TOPLESS VIETATI. Fa discutere il divieto, introdotto in alcune spiagge del litorale e segnalato da appositi cartelli di prendere il sole in topless. Il divieto viene applicato, per esempio, già da qualche anno sulle spiagge del Ticino, a Pavia. Per chi lo viola il prezzo da pagare può arrivare sino a 500 euro.
LA BUFALA. Nel 2008 sul web cominciò a circolare la notizia dell'introduzione del divieto di sedersi sulle panchine a Voghera dopo le ore 23:00 in più di tre petrsone. Ogni anno la notizia viene ripresa anche da alcuni siti che fanno informazione ma attenzione, alle volte, internet inganna e diffonde false verità come questa. Si tratta di una bufala nella quale sono cascati anche noti giornalisti.
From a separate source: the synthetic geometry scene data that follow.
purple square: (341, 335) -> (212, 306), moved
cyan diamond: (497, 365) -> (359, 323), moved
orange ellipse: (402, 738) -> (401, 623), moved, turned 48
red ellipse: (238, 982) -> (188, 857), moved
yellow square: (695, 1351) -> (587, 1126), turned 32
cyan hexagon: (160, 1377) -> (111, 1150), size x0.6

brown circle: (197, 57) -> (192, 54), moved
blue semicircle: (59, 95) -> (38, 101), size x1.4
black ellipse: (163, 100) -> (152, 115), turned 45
L'ordinanza infatti, spiega la polizia municipale di Voghera, è stata proposta ma non è mai entrata in vigore.
GLI ALTRI DIVIETI. Ci sono alcune regole che interessano le spiagge e che devono essere rispettate in tutta Italia. Il ministero della Salute, per esempio, ha imposto lo stop ai massaggi improvvisati sulle spiagge per tutelare i bagnanti. Vietato anche stendersi sulla battigia. A cambiare, in quest'ultimo caso da Comune a Comune sono solo le distanze da rispettare (si oscilla dai 3 ai 5 metri). Sempre sulla battigia, inoltre e' proibita qualsiasi attività che possa arrecare disturbo o costituire pericolo per i bagnanti quali acquascooter, sci nautico, tavole a vela, subacquei; per l'approdo di questi mezzi devono essere predisposti appositi spazi delimitati da corde e galleggianti.
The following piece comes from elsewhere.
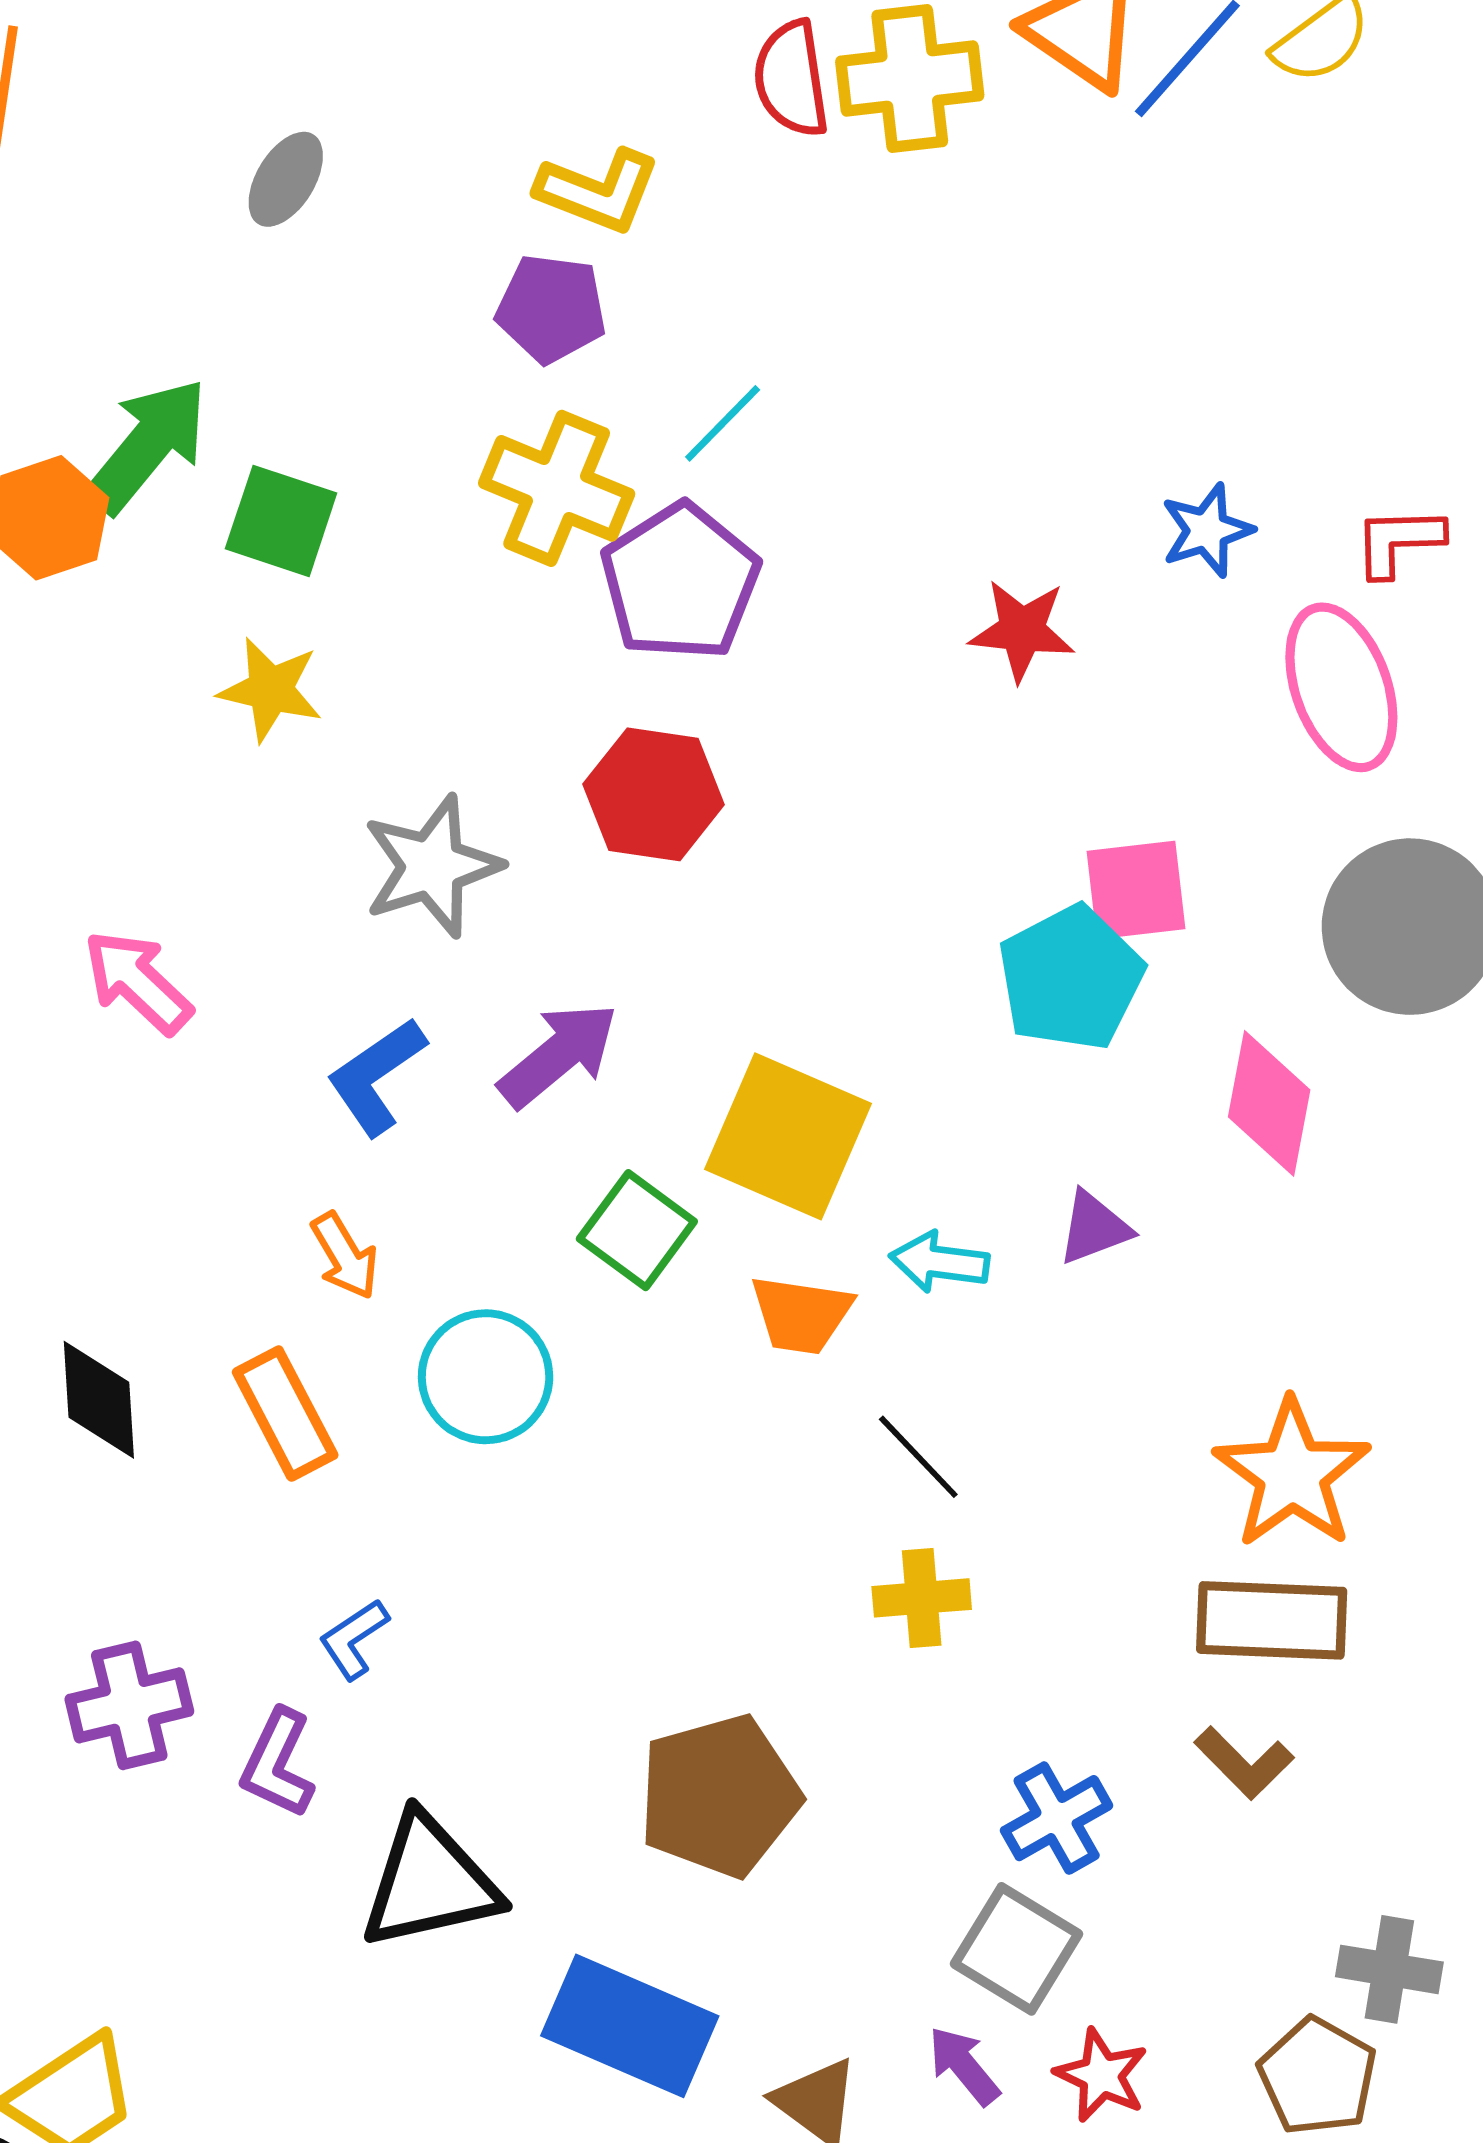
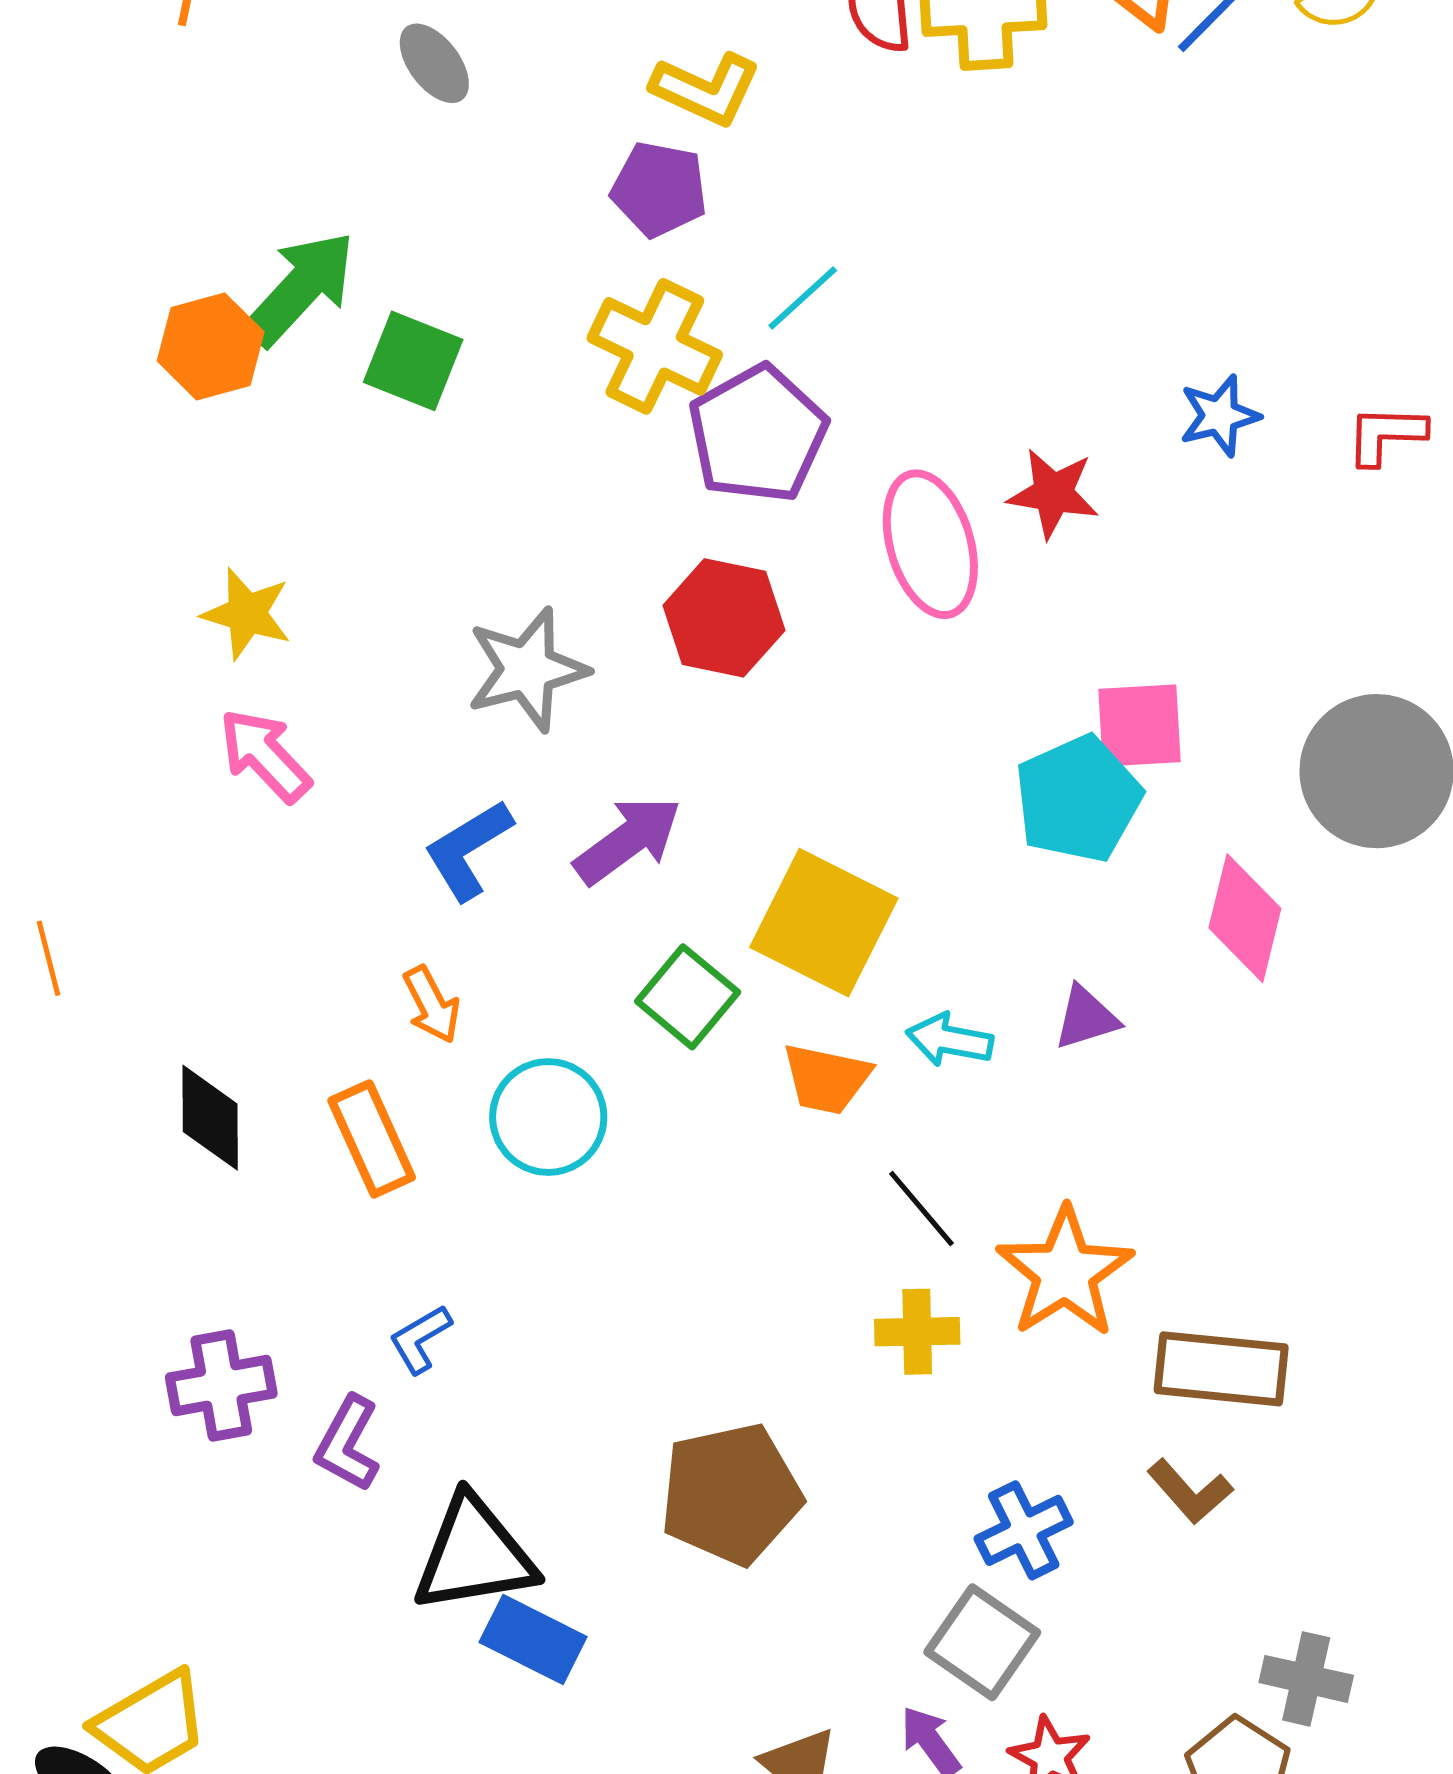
gray ellipse: (286, 179) -> (434, 63), turned -72
pink ellipse: (1341, 687) -> (930, 544), moved
yellow star: (271, 690) -> (247, 614), moved
orange star: (1292, 1474) -> (1065, 1272), moved
blue rectangle: (630, 2026) -> (533, 1639), moved, size x0.7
Molto diffuso anche il divieto di portare il cane in riva alla spiaggia. L'associazione CODICI Ambiente consiglia ai proprietari degli animali di controllare che i cartelli con il suddetto divieto siano regolamentari da un'ordinanza che motivi il divieto (solitamente introdotto per salvaguardare l'igiene pubblica) e indichi l’estensione oraria dello stesso. L’ordinanza deve essere firmata dal sindaco, da un 'assessore delegato o dal comandante dei vigili urbani e pubblicata sugli albi pretori dei singoli comuni.Se una di queste indicazioni manca, l'ordinanza stessa non è valida. Inoltre i cartelli che prevedono tale divieto devono recare sul retro il numero dell'ordinanza comunale di riferimento e la data di scadenza.
Per quanto riguarda le multe per chi viola le regole delle spiagge vanno da 100 a 1.000 euro. Per evitare che la vacanza si trasformi in un salasso meglio, quindi, contattare gli uffici del Comune di destinazione.